He’s got to be born of David’s line, you see, because the prophecies say the Messiah will be just that. The writer of Acts (‘Luke’) knows this and tells his readers that God promised King David that through ‘the fruit of his loins, according to the flesh, he would raise up Christ to sit on his throne’. (Acts 2.30, KJV; my emphasis). The reference is to 2 Samuel 7:12, where Yahweh does indeed appear to tell David that he ‘will raise up your offspring after you, who shall come forth from your body, and I will establish his Kingdom’. This is to be a physical descendancy and is the reason for all those ‘begats’ at the start of some of the gospels; they are there to establish Jesus’ (supposed) royal descent on his father’s side. This is why, in his gospel, Luke contrives to get Mary and Joseph to Bethlehem for the birth: ‘Joseph also went from the town of Nazareth in Galilee to Judea, to the city of David called Bethlehem, because he was descended from the house and family of David‘ (Luke 2.4). That’s Joseph who was descended from David. Not Mary, not Jesus’ uncle Charlie and not the Almighty himself. Joseph.

Perversely, it is also Luke who insists that Jesus is the product of divine impregnation and a virgin birth (Luke 1.32-35). Why doesn’t he realise that if Jesus was virginally conceived, he cannot be the fruit of any human male’s loins? Luke includes the virgin conception and birth in his nativity story while insisting, in both his gospel and in Acts, that Jesus is the Messiah precisely because he is a physical descendant of David (see, for example, Luke 1.27, 1.32, 1.69, 2.4, 2.11, 3.31, 18.38, 20.41).

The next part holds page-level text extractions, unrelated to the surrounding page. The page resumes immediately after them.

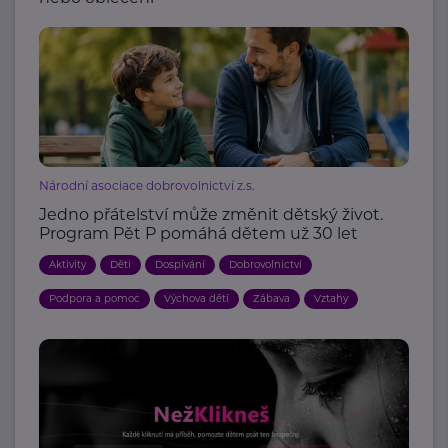
Národní asociace dobrovolnictví z.s.
Jedno přátelství může změnit dětský život.
Program Pět P pomáhá dětem už 30 let
Aktivity
Děti
Dospívání
Dobrovolnictví
Podpora a pomoc
Výchova dětí
Zábava
Vztahy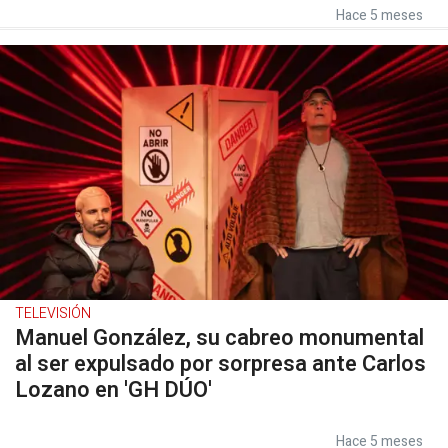
Hace 5 meses
TELEVISIÓN
Manuel González, su cabreo monumental
al ser expulsado por sorpresa ante Carlos
Lozano en 'GH DÚO'
Hace 5 meses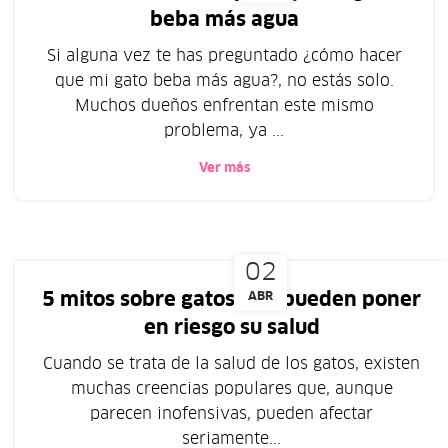
beba más agua
Si alguna vez te has preguntado ¿cómo hacer
que mi gato beba más agua?, no estás solo.
Muchos dueños enfrentan este mismo
problema, ya ...
Ver más
02
5 mitos sobre gatos que pueden poner
ABR
en riesgo su salud
Cuando se trata de la salud de los gatos, existen
muchas creencias populares que, aunque
parecen inofensivas, pueden afectar
seriamente...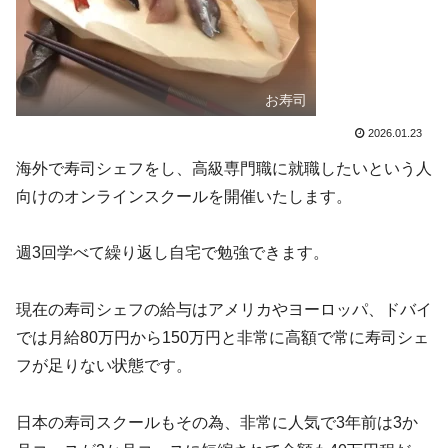
お寿司
2026.01.23
海外で寿司シェフをし、高級専門職に就職したいという人
向けのオンラインスクールを開催いたします。
週3回学べて繰り返し自宅で勉強できます。
現在の寿司シェフの給与はアメリカやヨーロッパ、ドバイ
では月給80万円から150万円と非常に高額で常に寿司シェ
フが足りない状態です。
日本の寿司スクールもその為、非常に人気で3年前は3か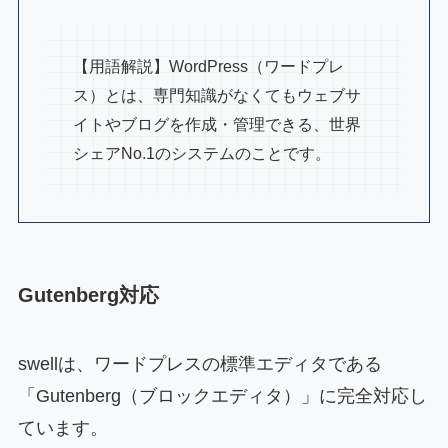
【用語解説】WordPress（ワードプレ
ス）とは、専門知識がなくてもウェブサ
イトやブログを作成・管理できる、世界
シェアNo.1のシステムのことです。
Gutenberg対応
swellは、ワードプレスの標準エディタである
「Gutenberg（ブロックエディタ）」に完全対応し
ています。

But Jesus can’t be both a physical descendent of David through Joseph and the result of the God helping himself to a nice young girl. Could it be the two conflicting accounts were written by different fantasists?

So, is Jesus the ‘Son of God’ because he was created by the Almighty’s impregnation of Mary or is he the Messiah because he’s King David’s descendant ‘according to the flesh’? Either Jesus is physically descended from David or he is a being conceived through divine rape, like other mythical god-men of the ancient world.

He cannot be both – though he could, of course, be neither.